- Artist: Georg Baselitz
- Year: 1965
- Medium: oil on canvas
- Dimensions: 167.2 cm × 130.2 cm (65.8 in × 51.3 in)
- Location: Tate Modern; London;

= Rebel (Baselitz) =

Painting by Georg Baselitz

Rebel (Rebell) is an oil on canvas painting by German artist Georg Baselitz, created in 1965. The painting has the dimensions of 162.7 cm by 130.2 cm and is held at the Tate Modern, in London.
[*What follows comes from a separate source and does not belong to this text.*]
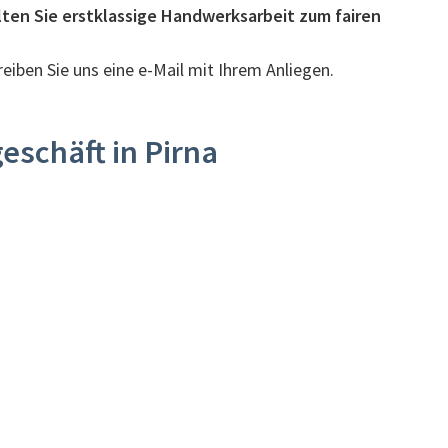
lten Sie erstklassige Handwerksarbeit zum fairen
reiben Sie uns eine e-Mail mit Ihrem Anliegen.
geschäft in Pirna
==Description and analysis==
The painting belongs to a series that Baselitz did in the 1960s depicting male characters, who tend to dominate the space of the canvas, representing archetypes, like heroes and rebels. They are related often to the recent or current situation of Germany. This figure seems inspired by the recent events of World War II, is possibly a soldier, and is shown wounded, bloody and limping, even with a smile on his face. His body appears strangely almost transparent, as it offers a glimpse of his viscous entrails. As a reference to a war, the character holds in one hand the pole of a flag, or perhaps a paintbrush, while his other hand is bandaged. The background is entirely dark, while a burning house is seen in the distance.

Baselitz's depiction appears inspired by his childhood memories of the war, while his style bears references to German Romantic depiction of heroes and heroism, and to German Expressionist denunciation of the cruelty of wars.

According to Gunter Gercken the character is "a peaceful fighter, a green hero, a partisan against war, armed not with a machine gun but with a paintbrush and palette". Instead of a hero of the past it represents a wounded and dishevelled anti-hero of his time.